Bobby Bollier: Motivated for Success


Bobby Bollier (large)

By Mike Watkins//Correspondent

Despite the 2012 Olympic Trials being one of the most disappointing meets of his life, Bobby Bollier left Omaha last summer having realized he learned something he could use in the future.


Now back in the Palo Alto, Calif., area and training at his alma mater, he believes he is swimming faster and better than ever – and attributes those lessons he learned at Olympic Trials last year when he failed to make his first Olympic Team.


“I’m feeling pretty bad (physically) right now, but that’s the name of the game,” said Bollier, who graduated from Stanford last June. “My training has been intense but great, and I’m swimming as fast as I ever have. I’m excited to see what I can do when I start racing in competition.”


One reason Bollier – who made the finals of the 200 butterfly at Trials last summer but missed making the team – is feeling so inspired and excited about his swimming prospects this year is the recent change he’s made to his training.


He has started training with a group of college grads at Stanford that swim separately from the varsity team.


“Ted (Knapp) and Scott (Armstrong), the Stanford coaches, are coaching us some of the time (especially Scott, who really expressed interest in the group when he took the assistant coaching job), and then Tony from Palo Alto Stanford Aquatics (PASA) acts as a sort of "’head coach,’” Bollier said. “I'm feeling good about my training right now. I'm finding ways to swim faster than I ever have in practice, even when I can barely swim another 100. And training in a group of seven really makes the environment close-knit and enjoyable.

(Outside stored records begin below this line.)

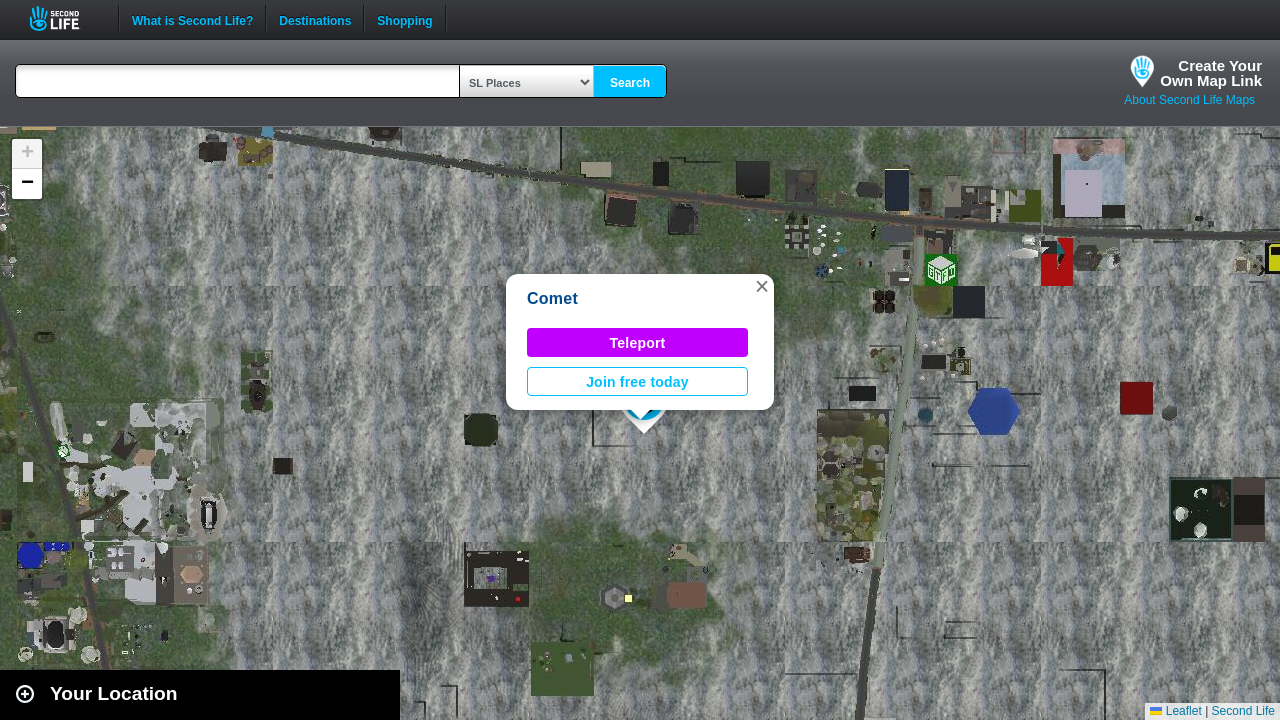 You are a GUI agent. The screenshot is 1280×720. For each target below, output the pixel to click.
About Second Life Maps (1189, 100)
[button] (762, 286)
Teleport (638, 343)
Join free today (637, 382)
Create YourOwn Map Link (1211, 73)
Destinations (315, 19)
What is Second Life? (192, 19)
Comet (552, 298)
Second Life (65, 18)
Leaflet (1175, 711)
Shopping (404, 19)
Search (630, 83) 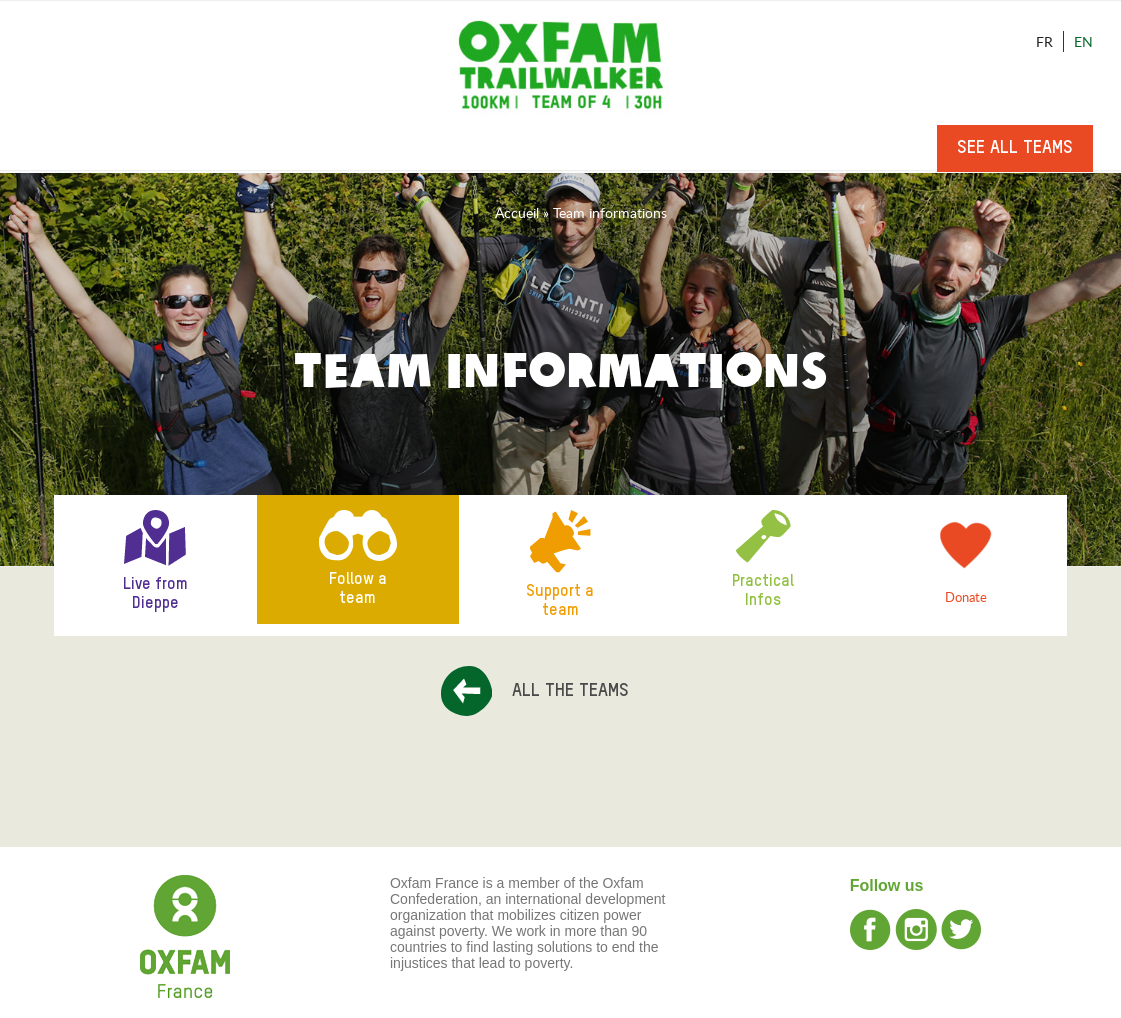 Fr (1044, 41)
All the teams (570, 691)
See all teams (1015, 148)
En (1083, 41)
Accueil (517, 212)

“We’re doing a lot of sprint training, which has been fantastic, but we’re also doing a good aerobic workout every once in a while – usually nothing more than around 7,000 meters.”


Bollier’s road to current swimming satisfaction took a short detour following his performance at Trials last June. He had the fastest time heading into the night’s finals and was poised to make his first Olympic Team. As expected, Michael Phelps secured one spot, leaving the second position open to the fastest remaining swimmer.


Bollier held the lead for that spot heading into the wall but was out touched by Tyler Clary – settling for third place and not a spot on the team.


Suffice it to say that the next few months – especially during the London Olympics – were tough for the Mission Hills, Kan., native.


“Trials were a huge mix of ups and downs,” Bollier said. “Short-term, I'd say it was definitely a negative simply because I didn't make the Olympic Team, but long-term, it's just something else that happened in the past. I learned a lot about what's important to me, what defines a swimming career, and what makes the whole swimming experience so enjoyable.


“A big part of that was the fact that I had a big support group up in the stands the night of the 200 fly final. We got a nice family photo at the end of the evening, and then I signed autographs for kids for 15 minutes. So while it was a huge disappointment personally that I didn't make it, I had a good amount of perspective sitting in front of me right there and then. At the same time, it was not a huge motivator to have missed the team. It took me all the way until the end of September to start getting that feeling of ‘this is worth it’ again.”


Part of what motivated Bollier to keep training and competing despite his disappointment at Trials was a pact he made with himself earlier in the year to continue at least through 2013.


Along with working toward getting his freestyle up to a world-class level this year, he said he’s changed his technique over the past six months – and he’s starting to see results that continue to motivate him.


He’s also looking forward to a year where there’s an open playing field in the butterfly events, especially the 200, now that Phelps has called it a career.


“On one hand, yes, it's a big relief that that No. 2 spot has opened up, but on the other hand, now there's pressure to fill in that No. 1 spot that Phelps is leaving,” Bollier said.


Bollier intends to challenge for one of those two spots this summer at the Phillips 66 USA Swimming National Championships – where the 2013 World Championship team will be decided.


Even with Phelps out of the picture, he said he knows the competition will be strong but he’s looking forward to the competition. He wants to use Arena Grand Prix events at Mesa (Ariz.) presented by VisitMesa.com, Santa Clara, Calif., and possibly the Arena Grand Prix at Charlotte presented by UltraSwim to gauge his performance levels.


He’s been working part-time as an assistant coach at a local high school, and he said his interaction with the younger swimmers has given him a new perspective about swimming – and coaching.


“This is the first time in my life when I've had swimming without school, and I'm figuring out how to stay engaged and motivated both in the pool and in other (previously neglected) spheres of my life,” said Bollier, who still has the 2016 Olympics on his radar depending on how this year goes. “It’s very difficult to manage so many people and get around to every single swimmer in a workout.


“The swimming perspective is interesting as well, since I still train two afternoons a week with high school swimmers at PASA. So it's interesting how young and old I can feel with them. My experiences have definitely given me a renewed attitude about the sport, and I’m excited for the rest of 2013 and beyond.”